L’autore è abilissimo nel calare i personaggi e gli eventi in coerenti dimensioni spaziali, temporali e culturali lungo la faglia tra Occidente e Oriente. E qui torniamo al limes: mentre Rumiz intende l’al di qua del confine come l’Europa, cioè la civiltà occidentale con la libertà, la democrazia, lo stato di diritto eccetera, per l’io narrante del romanzo è l’al di là del confine, l’Asia, il territorio della civiltà. Non manca in Nussimbaum una generosa dose di provocazione, ma è necessaria, perché allora l’uomo bianco sentiva ancora il peso del suo fardello (per dirla con Rudyard Kipling) e persino il discorso occidentale sull’Oriente era una forma di colonialismo (e qui pensiamo agli studi di Edward Said, citato da Fei nell’introduzione). In Ali e Nino, l’Occidente è rappresentato, in primo luogo, come potenza coloniale: è potenza coloniale la Russia prima zarista e poi bolscevica, con l’Armata Rossa che occupa l’Azerbaigian per le sue risorse e per “liberare” i russi rimasti a Baku, come lo è la Gran Bretagna, che si fa garante dell’indipendenza dell’Azerbaigian, finché a Versailles un nuovo tratto di penna su una mappa non decide diversamente, e non esita a lasciarlo al suo destino. In secondo luogo, l’Occidente è rappresentato come potenza tecnologica senza civiltà. L’idea che lo sviluppo tecnologico dell’Occidente, che era uno dei pilastri su cui si fondava il suo predominio sul pianeta, fosse in realtà avvenuto a scapito della sua civiltà, verrebbe da dire a scapito della sua anima, era indagata negli anni in cui venne scritto Ali e Nino: Julius Evola pubblica Rivolta contro il mondo moderno nel 1934, Johan Huizinga La crisi della civiltà nel 1935 ed Edmund Husserl La crisi delle scienze europee e la fenomenologia trascendentale nel 1936 (per tacere di Oswald Spengler, Mircea Eliade, José Ortega y Gasset e René Guénon).

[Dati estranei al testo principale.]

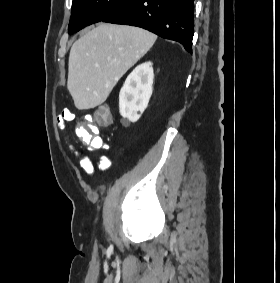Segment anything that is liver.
I'll use <instances>...</instances> for the list:
<instances>
[{
    "instance_id": "6515ba94",
    "label": "liver",
    "mask_w": 280,
    "mask_h": 283,
    "mask_svg": "<svg viewBox=\"0 0 280 283\" xmlns=\"http://www.w3.org/2000/svg\"><path fill=\"white\" fill-rule=\"evenodd\" d=\"M157 36L139 27L100 23L71 47L67 88L79 110L106 101L119 79L153 46Z\"/></svg>"
}]
</instances>
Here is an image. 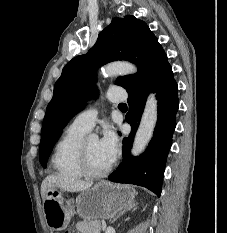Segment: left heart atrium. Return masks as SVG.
<instances>
[{"instance_id": "39dd6f15", "label": "left heart atrium", "mask_w": 227, "mask_h": 233, "mask_svg": "<svg viewBox=\"0 0 227 233\" xmlns=\"http://www.w3.org/2000/svg\"><path fill=\"white\" fill-rule=\"evenodd\" d=\"M99 148L102 153L112 162L118 152V138L114 130L106 126L99 140Z\"/></svg>"}]
</instances>
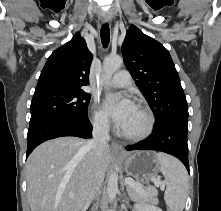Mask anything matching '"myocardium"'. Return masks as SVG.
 <instances>
[{
	"label": "myocardium",
	"mask_w": 221,
	"mask_h": 211,
	"mask_svg": "<svg viewBox=\"0 0 221 211\" xmlns=\"http://www.w3.org/2000/svg\"><path fill=\"white\" fill-rule=\"evenodd\" d=\"M135 106L139 108L146 116V126L144 130L138 134H128L121 130L120 135L129 141L138 142L146 139L151 135L154 129L155 118L152 111L142 103H136Z\"/></svg>",
	"instance_id": "myocardium-1"
}]
</instances>
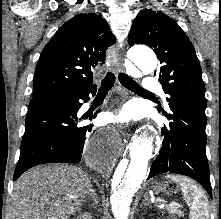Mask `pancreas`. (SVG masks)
<instances>
[{"label":"pancreas","instance_id":"cf45deb5","mask_svg":"<svg viewBox=\"0 0 221 219\" xmlns=\"http://www.w3.org/2000/svg\"><path fill=\"white\" fill-rule=\"evenodd\" d=\"M165 209H166L170 214L177 215L178 217H183V216H184V212H182L180 209H178V208H176V207L166 206Z\"/></svg>","mask_w":221,"mask_h":219}]
</instances>
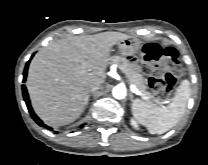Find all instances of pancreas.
<instances>
[{
	"mask_svg": "<svg viewBox=\"0 0 208 165\" xmlns=\"http://www.w3.org/2000/svg\"><path fill=\"white\" fill-rule=\"evenodd\" d=\"M111 63L118 64L120 70L126 75V77L131 82H133L136 85V87L142 92L144 96H146L148 99H151L156 103H160V99L155 98L154 95H152L150 92L147 91L145 79L139 73V71L137 70L134 64L129 62L127 59L119 56H113L111 58Z\"/></svg>",
	"mask_w": 208,
	"mask_h": 165,
	"instance_id": "1",
	"label": "pancreas"
}]
</instances>
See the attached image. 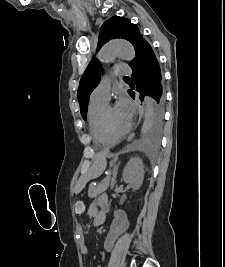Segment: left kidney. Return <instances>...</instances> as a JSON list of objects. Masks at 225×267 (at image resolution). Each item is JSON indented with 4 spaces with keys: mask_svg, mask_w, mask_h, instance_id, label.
I'll return each mask as SVG.
<instances>
[{
    "mask_svg": "<svg viewBox=\"0 0 225 267\" xmlns=\"http://www.w3.org/2000/svg\"><path fill=\"white\" fill-rule=\"evenodd\" d=\"M122 178L133 190H138L144 179L142 160L140 158H131L123 170Z\"/></svg>",
    "mask_w": 225,
    "mask_h": 267,
    "instance_id": "obj_1",
    "label": "left kidney"
}]
</instances>
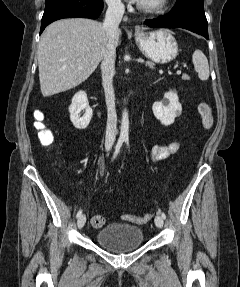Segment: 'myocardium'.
<instances>
[{
  "mask_svg": "<svg viewBox=\"0 0 240 287\" xmlns=\"http://www.w3.org/2000/svg\"><path fill=\"white\" fill-rule=\"evenodd\" d=\"M168 0H157L153 4H145L142 2H139L137 4V7L140 11L148 14H156L161 12L167 5Z\"/></svg>",
  "mask_w": 240,
  "mask_h": 287,
  "instance_id": "1",
  "label": "myocardium"
}]
</instances>
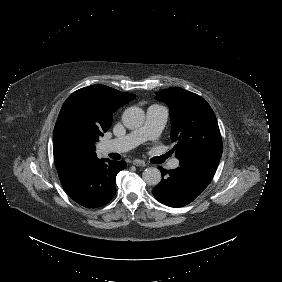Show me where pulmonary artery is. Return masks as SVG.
Instances as JSON below:
<instances>
[{
  "instance_id": "obj_1",
  "label": "pulmonary artery",
  "mask_w": 282,
  "mask_h": 282,
  "mask_svg": "<svg viewBox=\"0 0 282 282\" xmlns=\"http://www.w3.org/2000/svg\"><path fill=\"white\" fill-rule=\"evenodd\" d=\"M169 111L165 106L151 105L147 109L146 120L143 125L132 130L124 137L115 138L106 143V150L108 152H123L130 150L140 143L157 138L162 132L167 119ZM179 165L177 159L170 164L171 168H176Z\"/></svg>"
}]
</instances>
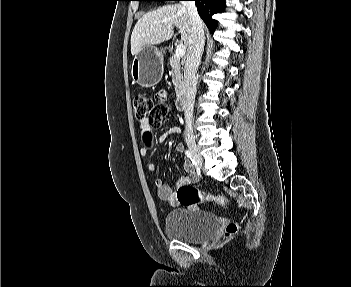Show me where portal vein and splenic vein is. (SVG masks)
<instances>
[{"mask_svg":"<svg viewBox=\"0 0 351 287\" xmlns=\"http://www.w3.org/2000/svg\"><path fill=\"white\" fill-rule=\"evenodd\" d=\"M168 29H171V27L169 26ZM185 52H186V47L183 44H180L176 48L175 56L180 59L185 55Z\"/></svg>","mask_w":351,"mask_h":287,"instance_id":"18ae733b","label":"portal vein and splenic vein"}]
</instances>
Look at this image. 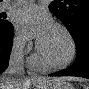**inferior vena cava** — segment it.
I'll return each instance as SVG.
<instances>
[{
	"instance_id": "inferior-vena-cava-1",
	"label": "inferior vena cava",
	"mask_w": 89,
	"mask_h": 89,
	"mask_svg": "<svg viewBox=\"0 0 89 89\" xmlns=\"http://www.w3.org/2000/svg\"><path fill=\"white\" fill-rule=\"evenodd\" d=\"M6 74L13 77H24V43H20L12 51Z\"/></svg>"
}]
</instances>
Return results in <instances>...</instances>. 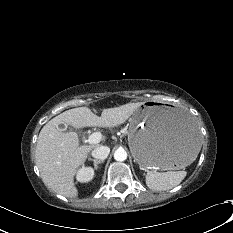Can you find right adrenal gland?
Returning a JSON list of instances; mask_svg holds the SVG:
<instances>
[{"mask_svg":"<svg viewBox=\"0 0 233 233\" xmlns=\"http://www.w3.org/2000/svg\"><path fill=\"white\" fill-rule=\"evenodd\" d=\"M88 160L94 162V167H95V169H97L98 164H101V163L104 162V160H96V159H92V158H90V157L88 158Z\"/></svg>","mask_w":233,"mask_h":233,"instance_id":"2a0ac1e0","label":"right adrenal gland"}]
</instances>
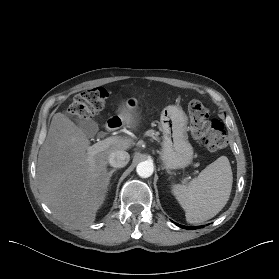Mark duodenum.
<instances>
[{
  "instance_id": "1",
  "label": "duodenum",
  "mask_w": 279,
  "mask_h": 279,
  "mask_svg": "<svg viewBox=\"0 0 279 279\" xmlns=\"http://www.w3.org/2000/svg\"><path fill=\"white\" fill-rule=\"evenodd\" d=\"M119 121L116 119H111L108 121L107 123V129L108 131H114V129L116 128V126L118 125Z\"/></svg>"
}]
</instances>
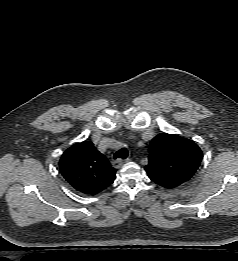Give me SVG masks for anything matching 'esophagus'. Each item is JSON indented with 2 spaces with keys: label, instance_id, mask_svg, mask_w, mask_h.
I'll return each mask as SVG.
<instances>
[{
  "label": "esophagus",
  "instance_id": "obj_1",
  "mask_svg": "<svg viewBox=\"0 0 238 261\" xmlns=\"http://www.w3.org/2000/svg\"><path fill=\"white\" fill-rule=\"evenodd\" d=\"M129 160H130L129 158H127L126 160L119 158V159L113 161L112 165L114 168H120L124 164V162L129 161Z\"/></svg>",
  "mask_w": 238,
  "mask_h": 261
}]
</instances>
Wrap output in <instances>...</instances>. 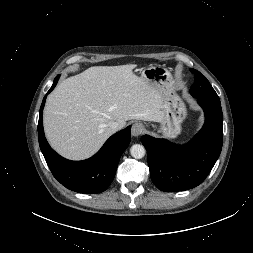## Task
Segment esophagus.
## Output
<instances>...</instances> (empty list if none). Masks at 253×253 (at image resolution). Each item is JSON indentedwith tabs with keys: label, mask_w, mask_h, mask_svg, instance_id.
Wrapping results in <instances>:
<instances>
[{
	"label": "esophagus",
	"mask_w": 253,
	"mask_h": 253,
	"mask_svg": "<svg viewBox=\"0 0 253 253\" xmlns=\"http://www.w3.org/2000/svg\"><path fill=\"white\" fill-rule=\"evenodd\" d=\"M144 131V126L142 123L136 122L132 125L131 134L134 137L140 136Z\"/></svg>",
	"instance_id": "esophagus-1"
}]
</instances>
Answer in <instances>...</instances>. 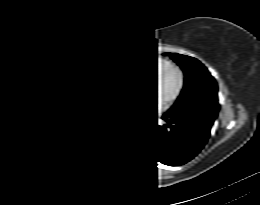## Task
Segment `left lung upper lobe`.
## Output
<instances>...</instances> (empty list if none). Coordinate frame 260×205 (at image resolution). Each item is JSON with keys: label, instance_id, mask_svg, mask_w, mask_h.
<instances>
[{"label": "left lung upper lobe", "instance_id": "left-lung-upper-lobe-1", "mask_svg": "<svg viewBox=\"0 0 260 205\" xmlns=\"http://www.w3.org/2000/svg\"><path fill=\"white\" fill-rule=\"evenodd\" d=\"M163 55H170L185 75L181 94L167 114H193L215 120L219 110L218 87L207 68L193 57L177 53Z\"/></svg>", "mask_w": 260, "mask_h": 205}]
</instances>
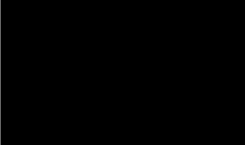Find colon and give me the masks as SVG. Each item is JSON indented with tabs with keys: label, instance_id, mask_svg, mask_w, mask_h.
<instances>
[{
	"label": "colon",
	"instance_id": "1",
	"mask_svg": "<svg viewBox=\"0 0 245 145\" xmlns=\"http://www.w3.org/2000/svg\"><path fill=\"white\" fill-rule=\"evenodd\" d=\"M193 39L197 41V44L194 46V53L200 55L202 60L197 70L193 71L191 74V77L201 88L204 89L211 83L214 71V55L209 50L206 39L200 38L196 33H193Z\"/></svg>",
	"mask_w": 245,
	"mask_h": 145
}]
</instances>
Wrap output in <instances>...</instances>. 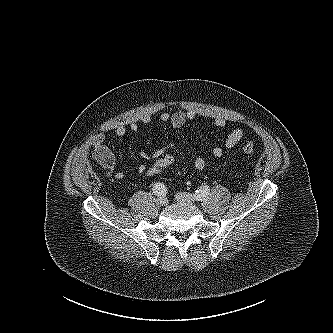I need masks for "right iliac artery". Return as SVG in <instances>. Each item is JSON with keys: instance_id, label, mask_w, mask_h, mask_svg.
<instances>
[{"instance_id": "obj_1", "label": "right iliac artery", "mask_w": 333, "mask_h": 333, "mask_svg": "<svg viewBox=\"0 0 333 333\" xmlns=\"http://www.w3.org/2000/svg\"><path fill=\"white\" fill-rule=\"evenodd\" d=\"M153 192L157 196H166L167 194V189L163 183L157 182L153 186Z\"/></svg>"}]
</instances>
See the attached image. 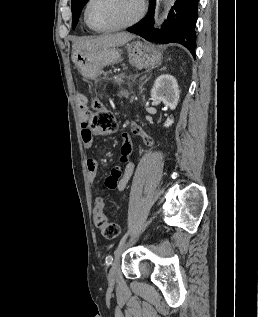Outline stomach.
I'll return each instance as SVG.
<instances>
[{
    "label": "stomach",
    "mask_w": 258,
    "mask_h": 317,
    "mask_svg": "<svg viewBox=\"0 0 258 317\" xmlns=\"http://www.w3.org/2000/svg\"><path fill=\"white\" fill-rule=\"evenodd\" d=\"M125 48L129 62L136 68H149V66H156L162 62V52L153 46H146L141 40L128 42ZM72 60L83 76L91 78V76L100 74L103 66L122 60L121 48L107 46L100 50H73Z\"/></svg>",
    "instance_id": "1"
}]
</instances>
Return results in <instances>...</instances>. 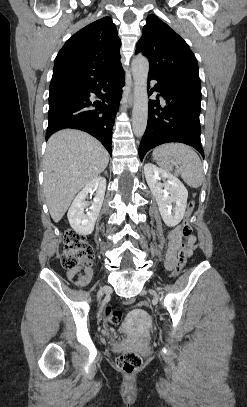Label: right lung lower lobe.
<instances>
[{"label": "right lung lower lobe", "mask_w": 247, "mask_h": 407, "mask_svg": "<svg viewBox=\"0 0 247 407\" xmlns=\"http://www.w3.org/2000/svg\"><path fill=\"white\" fill-rule=\"evenodd\" d=\"M123 85L124 71L122 66H118L91 78L81 87L80 93L49 101L46 140L58 130L79 129L97 138L111 155L112 129ZM90 92L98 95L102 102L92 104L89 100ZM92 105L95 109H89Z\"/></svg>", "instance_id": "obj_1"}]
</instances>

Non è un caso che una delle immagini più belle del romanzo sia quella di un’auto europea inseguita dal protagonista a cavallo, metafora perfetta dell’Occidente tecnologico, ma impotente di fronte alla complessità dell’Oriente (vengono in mente le recenti invasioni dell’Afghanistan, quella sovietica del 1979 e quella anglo-americana del 2001, che si sono entrambe concluse con poco onorevoli ritirate):
«All’improvviso, scoppio a ridere di gusto. Che meraviglia, siamo in Asia, nell’Asia selvaggia e reazionaria! Qui non ci sono strade lisce per le auto occidentali, ma solo sentieri accidentati per i cavalli del Karabakh. Quanto può andare veloce una macchina e quanto corre veloce un cavallo del Karabakh?»